Only the count is needed. Count the lines below with the word "vino" in them.

━━━

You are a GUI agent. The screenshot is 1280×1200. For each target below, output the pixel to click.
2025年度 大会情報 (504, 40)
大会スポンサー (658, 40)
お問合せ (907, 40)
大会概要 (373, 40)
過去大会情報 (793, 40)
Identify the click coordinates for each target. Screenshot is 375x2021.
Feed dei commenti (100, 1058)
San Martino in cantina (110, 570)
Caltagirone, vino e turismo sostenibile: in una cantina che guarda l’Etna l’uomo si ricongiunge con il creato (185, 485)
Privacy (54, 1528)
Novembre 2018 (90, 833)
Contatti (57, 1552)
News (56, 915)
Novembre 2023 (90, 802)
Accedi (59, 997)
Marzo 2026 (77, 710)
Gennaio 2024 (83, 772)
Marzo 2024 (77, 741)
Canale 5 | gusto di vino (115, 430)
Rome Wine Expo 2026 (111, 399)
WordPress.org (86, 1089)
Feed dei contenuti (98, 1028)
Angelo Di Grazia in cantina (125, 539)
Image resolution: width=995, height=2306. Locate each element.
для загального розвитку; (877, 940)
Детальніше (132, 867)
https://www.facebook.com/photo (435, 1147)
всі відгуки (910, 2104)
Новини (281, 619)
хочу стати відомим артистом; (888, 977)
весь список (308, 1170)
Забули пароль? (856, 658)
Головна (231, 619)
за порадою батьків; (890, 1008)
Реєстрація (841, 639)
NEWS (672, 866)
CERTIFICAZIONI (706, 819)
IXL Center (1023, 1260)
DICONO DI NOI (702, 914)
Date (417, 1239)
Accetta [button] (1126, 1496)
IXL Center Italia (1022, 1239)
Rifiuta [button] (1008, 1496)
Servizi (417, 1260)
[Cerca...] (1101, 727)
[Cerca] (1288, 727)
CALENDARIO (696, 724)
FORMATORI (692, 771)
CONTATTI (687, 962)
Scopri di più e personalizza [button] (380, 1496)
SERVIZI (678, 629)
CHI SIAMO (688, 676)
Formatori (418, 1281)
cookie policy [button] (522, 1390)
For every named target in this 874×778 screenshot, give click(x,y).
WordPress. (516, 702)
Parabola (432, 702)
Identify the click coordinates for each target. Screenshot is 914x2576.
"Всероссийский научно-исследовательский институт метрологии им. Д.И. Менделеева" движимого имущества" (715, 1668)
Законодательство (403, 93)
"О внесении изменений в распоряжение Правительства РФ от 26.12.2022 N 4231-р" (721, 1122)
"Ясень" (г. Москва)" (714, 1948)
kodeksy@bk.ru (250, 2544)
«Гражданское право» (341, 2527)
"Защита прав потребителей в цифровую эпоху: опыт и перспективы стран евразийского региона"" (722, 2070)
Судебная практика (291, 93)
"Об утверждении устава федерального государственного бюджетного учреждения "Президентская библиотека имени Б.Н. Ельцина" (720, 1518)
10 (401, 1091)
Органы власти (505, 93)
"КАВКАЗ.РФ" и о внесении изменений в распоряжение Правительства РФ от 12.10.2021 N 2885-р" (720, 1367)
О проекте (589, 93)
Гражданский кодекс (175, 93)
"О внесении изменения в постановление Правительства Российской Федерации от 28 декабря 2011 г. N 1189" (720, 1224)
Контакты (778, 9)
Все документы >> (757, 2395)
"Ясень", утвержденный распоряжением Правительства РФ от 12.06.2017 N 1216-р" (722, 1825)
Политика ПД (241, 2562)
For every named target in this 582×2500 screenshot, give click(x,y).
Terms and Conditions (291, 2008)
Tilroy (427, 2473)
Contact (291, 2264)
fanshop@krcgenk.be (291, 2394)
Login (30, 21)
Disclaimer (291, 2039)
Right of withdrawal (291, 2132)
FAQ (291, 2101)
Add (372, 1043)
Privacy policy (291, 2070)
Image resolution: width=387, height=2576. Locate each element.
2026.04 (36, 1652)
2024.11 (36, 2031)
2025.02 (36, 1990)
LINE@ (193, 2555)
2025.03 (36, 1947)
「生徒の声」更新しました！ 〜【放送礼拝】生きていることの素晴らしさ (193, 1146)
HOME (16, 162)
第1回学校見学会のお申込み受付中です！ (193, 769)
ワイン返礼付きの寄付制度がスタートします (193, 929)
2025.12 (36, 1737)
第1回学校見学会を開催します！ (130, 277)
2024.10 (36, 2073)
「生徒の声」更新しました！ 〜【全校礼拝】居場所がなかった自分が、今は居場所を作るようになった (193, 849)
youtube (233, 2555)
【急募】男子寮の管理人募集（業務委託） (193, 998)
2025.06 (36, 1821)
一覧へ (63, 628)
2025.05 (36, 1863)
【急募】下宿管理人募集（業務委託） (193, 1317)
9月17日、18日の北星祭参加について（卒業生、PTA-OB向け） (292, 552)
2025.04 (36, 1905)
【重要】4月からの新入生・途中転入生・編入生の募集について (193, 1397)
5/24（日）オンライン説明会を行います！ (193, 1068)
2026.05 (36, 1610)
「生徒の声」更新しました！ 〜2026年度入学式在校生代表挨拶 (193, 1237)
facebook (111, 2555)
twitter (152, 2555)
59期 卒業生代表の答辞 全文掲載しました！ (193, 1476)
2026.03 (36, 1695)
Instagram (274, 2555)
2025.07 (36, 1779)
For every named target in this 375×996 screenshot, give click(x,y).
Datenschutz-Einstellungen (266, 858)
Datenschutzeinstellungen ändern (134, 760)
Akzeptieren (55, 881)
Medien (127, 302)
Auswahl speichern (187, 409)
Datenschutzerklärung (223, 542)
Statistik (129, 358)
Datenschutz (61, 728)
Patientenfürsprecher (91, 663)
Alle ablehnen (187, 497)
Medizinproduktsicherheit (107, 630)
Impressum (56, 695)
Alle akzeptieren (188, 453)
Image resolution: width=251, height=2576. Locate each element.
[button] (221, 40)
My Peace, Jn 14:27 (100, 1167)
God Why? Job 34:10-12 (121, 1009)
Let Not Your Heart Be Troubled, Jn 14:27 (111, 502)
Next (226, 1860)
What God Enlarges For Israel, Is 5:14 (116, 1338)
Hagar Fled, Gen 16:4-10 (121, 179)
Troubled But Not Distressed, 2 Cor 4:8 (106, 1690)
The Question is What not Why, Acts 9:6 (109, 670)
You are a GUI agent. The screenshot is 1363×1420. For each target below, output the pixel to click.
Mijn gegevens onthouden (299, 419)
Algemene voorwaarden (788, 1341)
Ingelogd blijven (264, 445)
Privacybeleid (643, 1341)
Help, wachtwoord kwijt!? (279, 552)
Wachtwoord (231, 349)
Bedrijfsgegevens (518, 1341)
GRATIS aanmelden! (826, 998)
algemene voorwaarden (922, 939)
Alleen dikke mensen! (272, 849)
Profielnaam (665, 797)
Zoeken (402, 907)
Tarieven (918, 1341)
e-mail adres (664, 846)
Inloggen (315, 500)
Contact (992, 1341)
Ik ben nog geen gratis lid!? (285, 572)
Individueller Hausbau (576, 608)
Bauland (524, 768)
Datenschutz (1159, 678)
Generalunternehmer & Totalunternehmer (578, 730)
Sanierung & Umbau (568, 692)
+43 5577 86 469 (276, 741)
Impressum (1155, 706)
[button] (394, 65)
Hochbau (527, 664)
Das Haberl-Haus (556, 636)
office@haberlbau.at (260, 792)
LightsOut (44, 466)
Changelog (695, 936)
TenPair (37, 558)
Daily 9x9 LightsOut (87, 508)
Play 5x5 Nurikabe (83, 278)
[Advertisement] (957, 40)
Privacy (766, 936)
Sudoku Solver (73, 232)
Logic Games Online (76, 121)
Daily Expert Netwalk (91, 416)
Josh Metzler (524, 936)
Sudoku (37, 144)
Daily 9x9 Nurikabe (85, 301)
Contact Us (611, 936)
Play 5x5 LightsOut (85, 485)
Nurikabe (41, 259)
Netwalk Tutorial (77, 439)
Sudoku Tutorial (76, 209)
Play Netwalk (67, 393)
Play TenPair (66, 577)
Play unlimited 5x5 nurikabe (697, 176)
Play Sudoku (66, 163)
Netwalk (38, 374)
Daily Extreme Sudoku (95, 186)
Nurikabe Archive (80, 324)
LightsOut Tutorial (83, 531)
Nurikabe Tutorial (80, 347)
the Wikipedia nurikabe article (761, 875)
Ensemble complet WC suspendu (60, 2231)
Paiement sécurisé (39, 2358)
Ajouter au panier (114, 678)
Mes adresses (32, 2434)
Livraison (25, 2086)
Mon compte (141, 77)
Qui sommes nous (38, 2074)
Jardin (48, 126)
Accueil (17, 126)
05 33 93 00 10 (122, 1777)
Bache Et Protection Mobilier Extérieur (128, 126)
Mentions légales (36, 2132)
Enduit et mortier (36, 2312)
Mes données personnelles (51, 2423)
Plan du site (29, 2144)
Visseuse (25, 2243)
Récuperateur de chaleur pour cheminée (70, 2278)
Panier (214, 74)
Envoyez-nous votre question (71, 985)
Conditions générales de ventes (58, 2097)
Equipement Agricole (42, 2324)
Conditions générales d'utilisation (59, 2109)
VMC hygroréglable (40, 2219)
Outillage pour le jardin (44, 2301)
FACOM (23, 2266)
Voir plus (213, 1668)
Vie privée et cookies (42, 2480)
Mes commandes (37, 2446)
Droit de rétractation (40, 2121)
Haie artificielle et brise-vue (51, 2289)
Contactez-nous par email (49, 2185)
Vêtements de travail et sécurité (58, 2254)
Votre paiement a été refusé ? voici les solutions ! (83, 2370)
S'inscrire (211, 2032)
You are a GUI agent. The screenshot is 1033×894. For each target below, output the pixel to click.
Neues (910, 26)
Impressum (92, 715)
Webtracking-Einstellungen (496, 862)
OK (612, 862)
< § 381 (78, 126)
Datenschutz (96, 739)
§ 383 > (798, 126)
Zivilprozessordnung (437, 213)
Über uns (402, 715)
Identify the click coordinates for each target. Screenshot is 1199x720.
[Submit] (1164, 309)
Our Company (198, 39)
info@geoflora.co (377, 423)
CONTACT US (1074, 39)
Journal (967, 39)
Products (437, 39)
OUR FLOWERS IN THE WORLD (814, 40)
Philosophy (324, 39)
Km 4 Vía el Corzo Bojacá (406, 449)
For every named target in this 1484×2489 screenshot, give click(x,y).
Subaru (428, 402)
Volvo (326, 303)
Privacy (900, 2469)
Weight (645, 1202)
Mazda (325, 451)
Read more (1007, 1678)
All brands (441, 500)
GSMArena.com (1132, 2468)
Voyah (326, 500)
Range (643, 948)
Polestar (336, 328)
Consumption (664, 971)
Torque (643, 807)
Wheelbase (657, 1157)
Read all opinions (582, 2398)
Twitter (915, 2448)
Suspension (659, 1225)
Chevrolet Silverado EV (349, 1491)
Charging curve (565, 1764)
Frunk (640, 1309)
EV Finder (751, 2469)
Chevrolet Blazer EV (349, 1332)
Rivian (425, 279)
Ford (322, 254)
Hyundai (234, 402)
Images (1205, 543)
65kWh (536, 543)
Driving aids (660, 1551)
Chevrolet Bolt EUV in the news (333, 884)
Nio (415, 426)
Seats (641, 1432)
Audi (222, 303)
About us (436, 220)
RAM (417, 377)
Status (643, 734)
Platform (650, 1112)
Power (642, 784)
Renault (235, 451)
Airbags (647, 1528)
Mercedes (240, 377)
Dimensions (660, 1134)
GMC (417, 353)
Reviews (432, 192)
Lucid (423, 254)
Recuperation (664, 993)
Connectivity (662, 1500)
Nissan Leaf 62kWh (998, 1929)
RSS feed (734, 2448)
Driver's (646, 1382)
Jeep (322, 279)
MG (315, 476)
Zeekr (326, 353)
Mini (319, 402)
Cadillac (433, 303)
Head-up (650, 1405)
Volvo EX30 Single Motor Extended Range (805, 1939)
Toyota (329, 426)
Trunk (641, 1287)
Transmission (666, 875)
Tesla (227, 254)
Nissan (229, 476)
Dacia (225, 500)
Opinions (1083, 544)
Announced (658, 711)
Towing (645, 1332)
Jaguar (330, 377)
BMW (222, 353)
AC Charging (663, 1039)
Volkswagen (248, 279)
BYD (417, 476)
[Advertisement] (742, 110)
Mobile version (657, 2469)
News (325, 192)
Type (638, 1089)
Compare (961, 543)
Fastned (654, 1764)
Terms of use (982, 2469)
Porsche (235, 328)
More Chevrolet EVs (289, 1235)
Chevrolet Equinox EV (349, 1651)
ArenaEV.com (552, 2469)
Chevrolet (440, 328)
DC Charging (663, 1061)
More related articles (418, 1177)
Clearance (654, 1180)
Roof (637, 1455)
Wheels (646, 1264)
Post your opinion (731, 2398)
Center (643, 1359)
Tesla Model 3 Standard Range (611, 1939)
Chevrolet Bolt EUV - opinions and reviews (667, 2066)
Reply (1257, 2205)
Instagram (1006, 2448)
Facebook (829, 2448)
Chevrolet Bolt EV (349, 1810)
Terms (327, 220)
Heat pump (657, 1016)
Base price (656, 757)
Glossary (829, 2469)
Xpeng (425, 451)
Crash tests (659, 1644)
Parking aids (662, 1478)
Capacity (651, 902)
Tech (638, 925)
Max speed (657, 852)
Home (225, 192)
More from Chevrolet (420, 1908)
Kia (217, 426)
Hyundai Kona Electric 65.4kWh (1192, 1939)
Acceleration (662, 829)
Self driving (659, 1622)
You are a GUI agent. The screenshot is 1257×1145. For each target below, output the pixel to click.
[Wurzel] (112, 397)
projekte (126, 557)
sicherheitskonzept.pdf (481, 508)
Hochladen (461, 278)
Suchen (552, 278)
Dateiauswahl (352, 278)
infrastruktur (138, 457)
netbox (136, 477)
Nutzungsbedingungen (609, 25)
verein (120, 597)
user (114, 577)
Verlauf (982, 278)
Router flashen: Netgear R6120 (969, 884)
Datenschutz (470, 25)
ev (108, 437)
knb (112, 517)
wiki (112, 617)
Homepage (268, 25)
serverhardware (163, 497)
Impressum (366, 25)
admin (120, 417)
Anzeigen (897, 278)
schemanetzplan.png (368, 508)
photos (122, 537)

━━━

OUTPUT BELOW: 2